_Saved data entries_
[Start of section]
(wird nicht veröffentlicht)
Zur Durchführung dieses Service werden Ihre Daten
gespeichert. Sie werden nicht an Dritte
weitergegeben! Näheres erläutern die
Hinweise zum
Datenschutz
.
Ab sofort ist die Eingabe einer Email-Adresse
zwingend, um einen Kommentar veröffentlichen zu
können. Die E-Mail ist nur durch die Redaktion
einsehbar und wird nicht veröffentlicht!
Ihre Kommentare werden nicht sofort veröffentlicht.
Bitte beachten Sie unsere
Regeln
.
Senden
[End of section]
[Start of section]
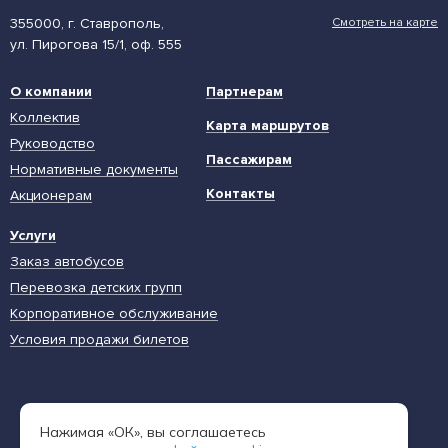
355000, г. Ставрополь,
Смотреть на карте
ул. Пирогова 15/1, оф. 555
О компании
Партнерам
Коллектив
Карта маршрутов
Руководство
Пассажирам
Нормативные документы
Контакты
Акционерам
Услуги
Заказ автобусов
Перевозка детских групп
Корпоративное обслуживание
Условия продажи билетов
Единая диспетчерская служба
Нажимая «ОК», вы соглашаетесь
[End of section]
_EXERCISE_
Copy each line from the records above that includes the string "sofort".

_REPLY_
Ab sofort ist die Eingabe einer Email-Adresse
Ihre Kommentare werden nicht sofort veröffentlicht.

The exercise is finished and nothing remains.